Проклятие Ивана Грозного и его сына Ивана (Алейникова) - страница 82

Елене Александровне было всего пятьдесят четыре года. В этом возрасте ее мать принимала гостей, мечтала о внуках, варила осенью сливовое варенье, распекала кухарку за пригоревший пирог и чувствовала себя счастливой женщиной со сложившейся судьбой, у которой впереди еще годы тихой счастливой жизни в кругу семьи. Вечерами она вышивала, сидя за столом, или наигрывала что-то на фортепьяно, а ее светло-русые, едва тронутые сединой волосы легкими пушистыми прядями окружали лоб и шею, словно золотой ореол в пламени свечей. То было тихое, счастливое довоенное время. Точнее, дореволюционное. Елена Александровна уже была замужем, Андрюше был всего один годик, и он рос крепким, здоровым мальчиком, и они часто навещали бабушку с дедушкой в имении, когда Роберт Францевич, ее муж, бывал в командировках.

Счастливое было время, безмятежное. А потом был девятьсот четырнадцатый год, потом семнадцатый, далее все годы слились для Елены Александровны в черную череду дней, месяцев, лет. Начиная со дня гибели мужа.

Елена Александровна вновь погрузилась в забытье, и в этой полудреме образы далекого прошлого причудливо смешивались с мрачными тенями настоящего. Выпускной в гимназии, мамины именины, папа с маленькой Леночкой на речке, двадцать второе июня. Начало войны, ужас в глазах людей. Андрюша в шинели с винтовкой возле школы. Андрюша… Где ты теперь, мальчик мой? Жив ли?

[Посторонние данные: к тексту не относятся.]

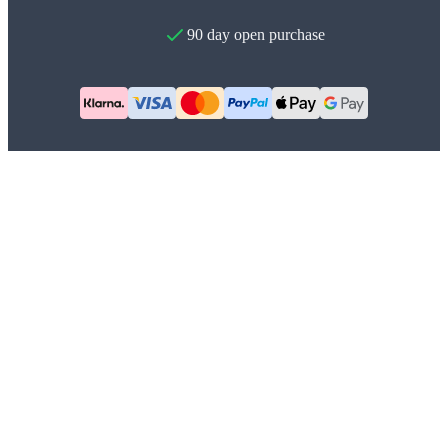
90 day open purchase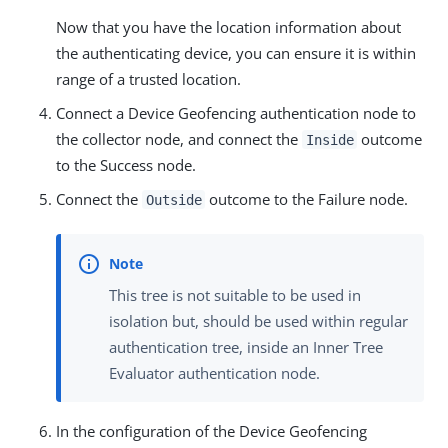
Now that you have the location information about
the authenticating device, you can ensure it is within
range of a trusted location.
Connect a Device Geofencing authentication node to
the collector node, and connect the
outcome
Inside
to the Success node.
Connect the
outcome to the Failure node.
Outside
This tree is not suitable to be used in
isolation but, should be used within regular
authentication tree, inside an Inner Tree
Evaluator authentication node.
In the configuration of the Device Geofencing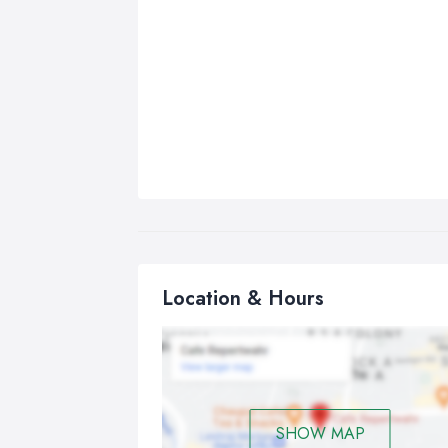
Location & Hours
SHOW MAP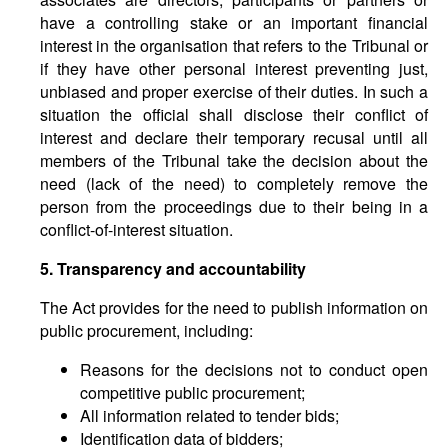
have a controlling stake or an important financial
interest in the organisation that refers to the Tribunal or
if they have other personal interest preventing just,
unbiased and proper exercise of their duties. In such a
situation the official shall disclose their conflict of
interest and declare their temporary recusal until all
members of the Tribunal take the decision about the
need (lack of the need) to completely remove the
person from the proceedings due to their being in a
conflict-of-interest situation.
5. Transparency and accountability
The Act provides for the need to publish information on
public procurement, including:
Reasons for the decisions not to conduct open
competitive public procurement;
All information related to tender bids;
Identification data of bidders;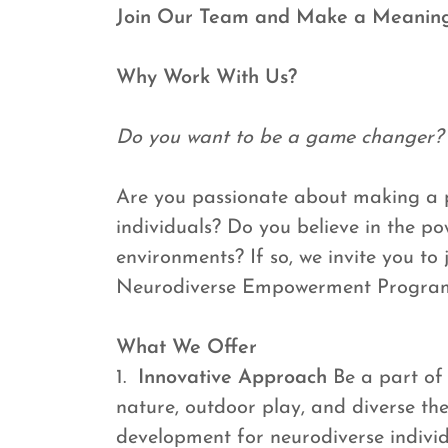
Join Our Team and Make a Meaning
Why Work With Us?
Do you want to be a game changer?
Are you passionate about making a po
individuals? Do you believe in the po
environments? If so, we invite you to
Neurodiverse Empowerment Progra
What We Offer
1.
Innovative Approach
Be a part of
nature, outdoor play, and diverse th
development for neurodiverse individ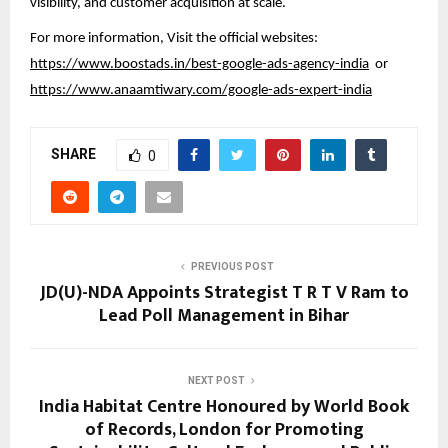
visibility, and customer acquisition at scale.
For more information, Visit the official websites:
https://www.boostads.in/best-google-ads-agency-india
or
https://www.anaamtiwary.com/google-ads-expert-india
SHARE
0
PREVIOUS POST
JD(U)-NDA Appoints Strategist T R T V Ram to
Lead Poll Management in Bihar
NEXT POST
India Habitat Centre Honoured by World Book
of Records, London for Promoting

Елена Александровна снова разлепила глаза и, повернув голову, взглянула на портрет. Всеволод Михайлович смотрел, как всегда, ласково, с пронзительной жалостью в бездонных карих глазах. Единственный друг. Елена Михайловна за эти годы привыкла к их мысленным диалогам. Гаршин стал ее доверенным лицом, советчиком, ее другом. Именно ему она поверяла все свои невзгоды, которыми не могла поделиться даже с сыном, и он ни разу ее не подводил. И вот и сейчас она взглянула на него в надежде на поддержку и утешение. Отчего-то Елена Александровна была уверена, что, если с Андрюшей что-то случится, Всеволод Михайлович обязательно даст знать. Как? Неведомо. Но даст. Портрет смотрел ласково, ободряюще. Значит, все хорошо. Жив ее мальчик. Ее последняя радость. Все, что оставила ей жизнь. Короткая, полная горестей и потерь. Не такой она виделась юной Елене Александровне, не о такой она мечтала, все они мечтали. Сотни, тысячи разбросанных по всей России, и не только, людей, жестоко вырванных из прежней счастливой жизни. Пережитки, осколки, лохмотья прежнего счастливого мира. Она всегда узнавала «своих» на улице, по одному лишь потерянному взгляду, по выражению лиц, по особому свету, идущему из счастливого далека. Очень часто они прятали глаза и лица, чтобы не выдать себя, но, случайно встречаясь взглядами, словно сливались воедино на мгновение, обмениваясь теплом и добротой, и тут же безмолвно расходились, чтобы не привлечь внимания, не выдать себя. Ужасно. Ужасная жизнь. Страшный мир. И вот теперь новая война, словно кара Божья. Страшнее прежней. Блокада. Голод. И мороз лютый.